Look closely at the heatshrink tubing on the LED leads: you can see a resistor-shaped bulge. Try removing the heatshrink on one and repeating your diode measurement without the resistor in circuit. Your meter in diode mode can't source enough current to drive the LED with the resistor in series. In other words, the meter won't be providing the higher voltage that was expected when the resistor was added. (This sort of pre-wired LED is commonly sold for hobbyists who just want to use them, as you said, in 5 or 12 volt situations.)
The other questions linked in my comment to your question are about calculating resistor values for LEDs to achieve a specific current. You should be familiar with those to know the basics of how LEDs aren't linear, and how the LED's forward voltage helps determine the value of resistor to use for a given desired current and a given supply voltage.

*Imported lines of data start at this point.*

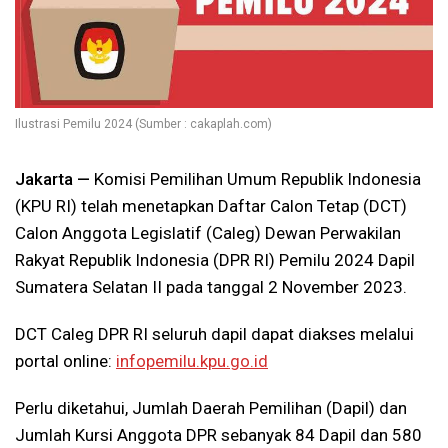
Ilustrasi Pemilu 2024 (Sumber : cakaplah.com)
Jakarta —
Komisi Pemilihan Umum Republik Indonesia
(KPU RI) telah menetapkan Daftar Calon Tetap (DCT)
Calon Anggota Legislatif (Caleg) Dewan Perwakilan
Rakyat Republik Indonesia (DPR RI) Pemilu 2024 Dapil
Sumatera Selatan II pada tanggal 2 November 2023.
DCT Caleg DPR RI seluruh dapil dapat diakses melalui
portal online:
infopemilu.kpu.go.id
Perlu diketahui, Jumlah Daerah Pemilihan (Dapil) dan
Jumlah Kursi Anggota DPR sebanyak 84 Dapil dan 580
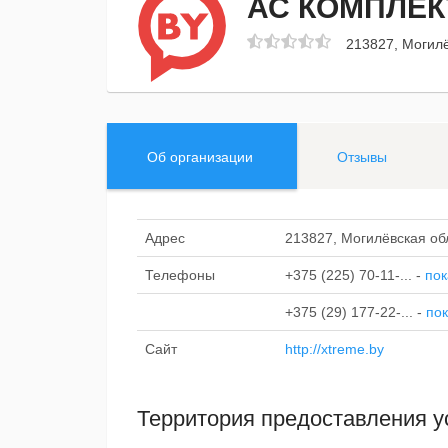
АС КОМПЛЕК
213827, Могилё
Об организации
Отзывы
Адрес
213827, Могилёвская об
Телефоны
+375 (225) 70-11-...
-
пок
+375 (29) 177-22-...
-
пок
Сайт
http://xtreme.by
Территория предоставления у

Working from your explanation, you said that you successfully lit the LED using both 5 and 12 volts. This is not surprising, but the current through the LED will be of course higher with 12 volts applied. The question then is, did the manufacturer intend the LED to be compatible with either? It could be that the current limiting resistor was chosen so that the LED works just fine at 12 V and is still suitably bright at 5 V.
You didn't mention what color the LED is but let's assume it has a forward voltage of 3 V. Let's further assume that the LED can tolerate 20 mA.
How much voltage will the resistor be "dropping" with 12 V applied? \$12 - 3 = 9 V\$
How much resistance is needed to limit current to 20 mA? \$9 / 0.02 = 450 Ω\$
How much current will the LED still see with 5 V applied? \$2 / 450 = 4.4mA\$
Most modern, efficient 5mm LEDs like the one pictured will be nice and bright even at ~4 mA.
So I'm curious, what resistor value is hiding under the heatshrink? If it's meant to provide 20 mA at 5 V, then applying 12 V will probably burn the LED up if left too long. Perhaps it's a higher resistance meant to allow it to work to voltages even higher than 12. You should do some more experimenting to find out.
(Another thing you can do if you don't want to disassemble anything, since you have a multimeter, is measure current through the pre-wired assembly and vary the supply voltage. If you assume the LED can only tolerate 20 mA at 100 % duty cycle, then whatever voltage you reach which results in 20 mA can be treated as the maximum.)